Le court-métrage a pour influence l’oeuvre de Raymond Depardon, « La Vie Moderne ». On peut reconnaître quelques plans et séquences qui font penser au documentaire. La musique de Gabriel Fauré fait également référence au film. Pour donner du cachet au court-métrage, il a fallu aussi travailler les costumes qu’on nous a prêtés. Il fallait des costumes du siècle dernier pour ne pas faire tâche avec la campagne. En ce qui concerne la narration, tous les propos sont authentiques, c’est bien les paroles et la réalité des personnages. À travers tous ces aspects, on parle bien d’un documentaire mélangé à de l’esthétique-clip.
Le skate est un sport urbain, votre style de skate est urbain, comment réagissez-vous quand on parle de décalage dans votre skate ? N’est-ce pas le propre du skate (street) de pouvoir être pratiqué dans les endroits les plus inattendus ?
Les réactions sont vraiment diverses et variées. Mais c’était vraiment le but de faire réagir les gens. On a eu un public beaucoup plus réceptif à travers cette vidéo qui se veut être grand public et non destiné seulement aux passionnés de glisse. Les gens (surtout les plus âgés) ont souvent une idée stéréotypée du skate, qui se veut être un sport de « vandales », avec des pratiquants qui traînent dans les rues. On pense que d’une certaine manière, on a pu dédiaboliser la pratique auprès de certains en la montrant d’un autre oeil. Sinon, après avoir vu la vidéo, Il y a des gens qui pensent vraiment qu’on va à la chasse le dimanche en skate… Ça nous fait bien rire en tout cas !

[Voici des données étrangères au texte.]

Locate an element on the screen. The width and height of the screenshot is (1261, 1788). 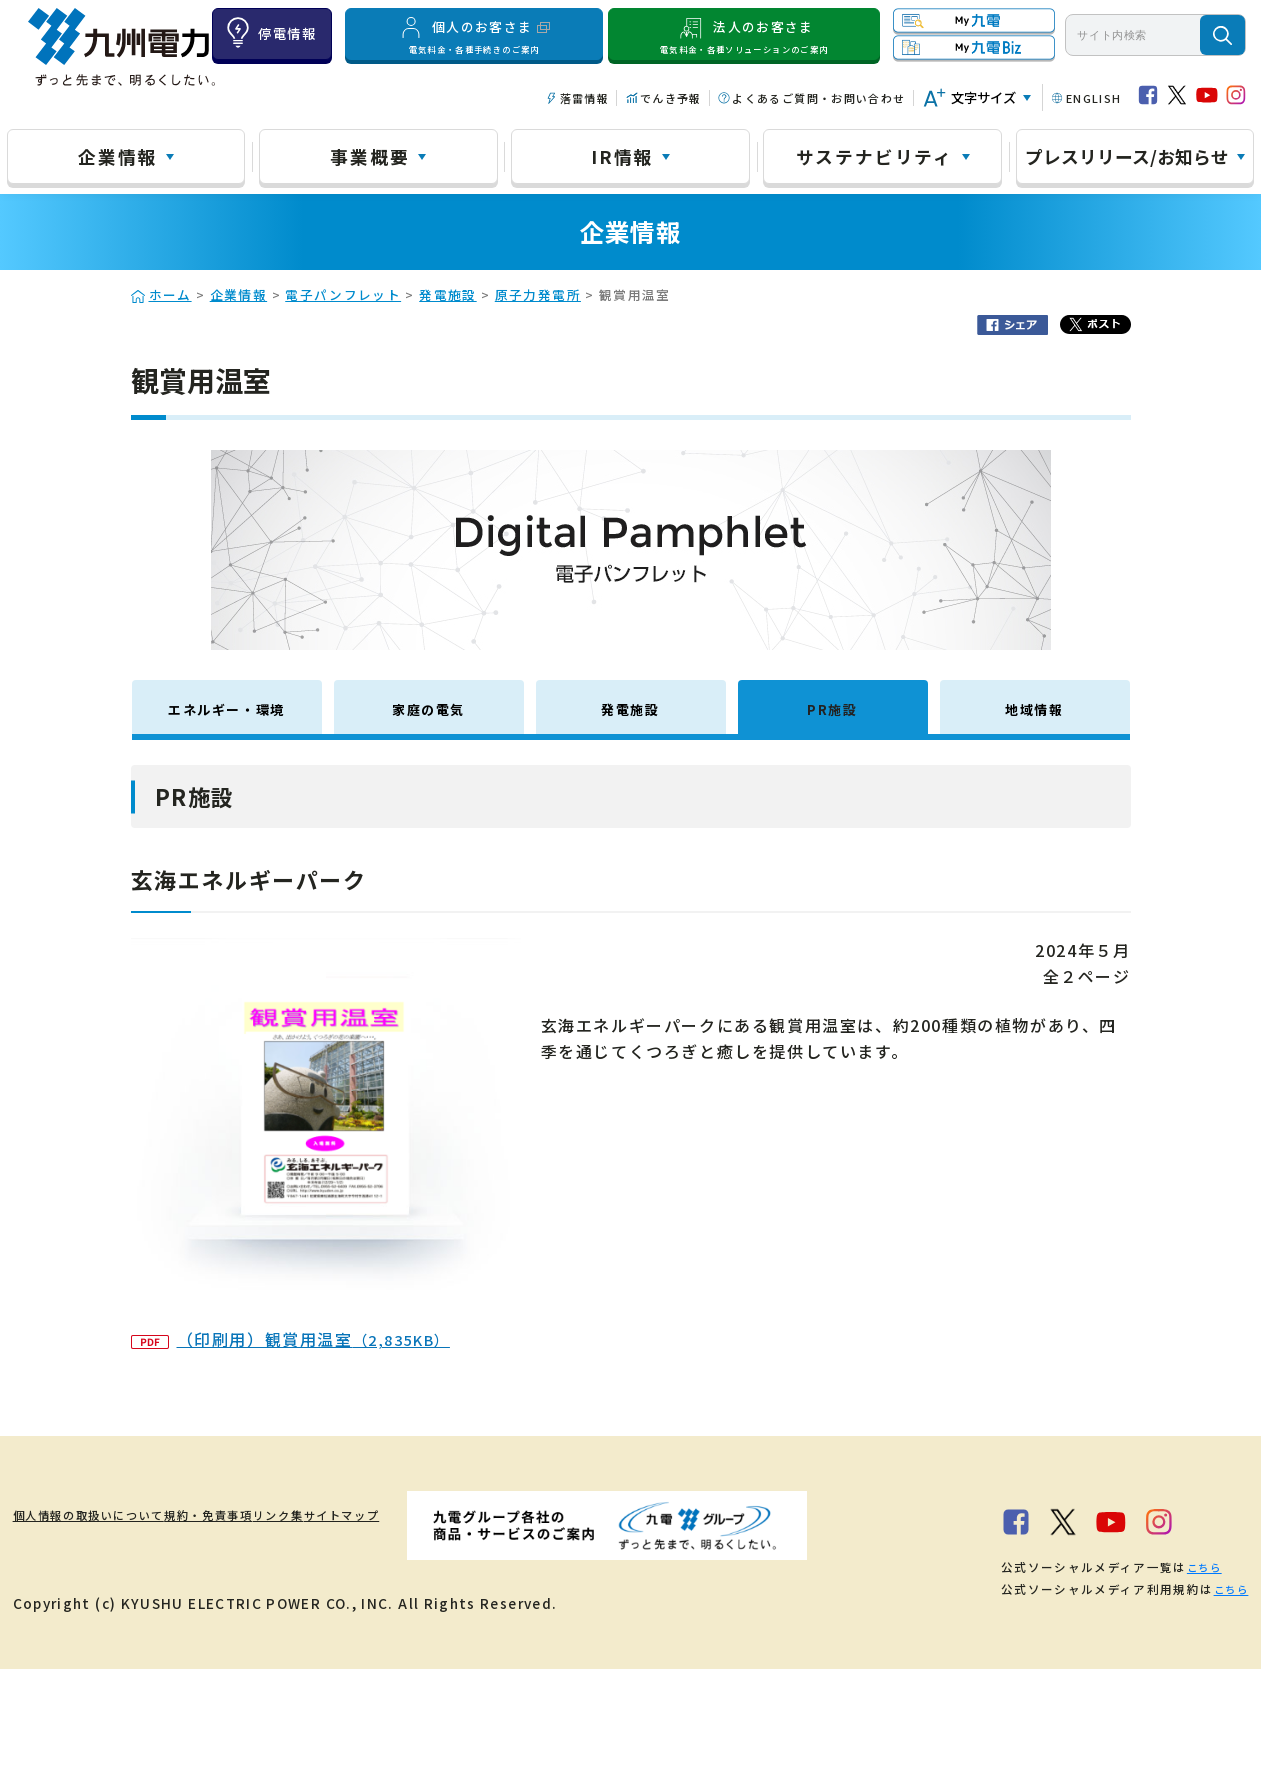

S’agit-il pour vous d’une autre réappropriation de votre espace par une pratique différente?
Je pense qu’on a réalisé ce projet pour rendre hommage. On vient tous de la campagne, on y a tous grandi, certains sont partis faire leurs études ou travailler ailleurs, mais on aime toujours y revenir pour l’inspiration. On a vraiment voulu dédié ce court-métrage à notre terroir, à la Dordogne et montrer au public qu’il ne faut pas avoir honte d’où on vient, et qu’il n’y a pas que des paysans, mais aussi des talents. C’est un paradoxe particulier, parce qu’on est aussi des représentants de la street culture à travers le skate… D’où le nom de l’exposition « Orties Royales », on fait un peu tâche au milieu des champs, comme une mauvaise herbe. Mais c’est ce contraste qui nous a construits et qui nous définit maintenant.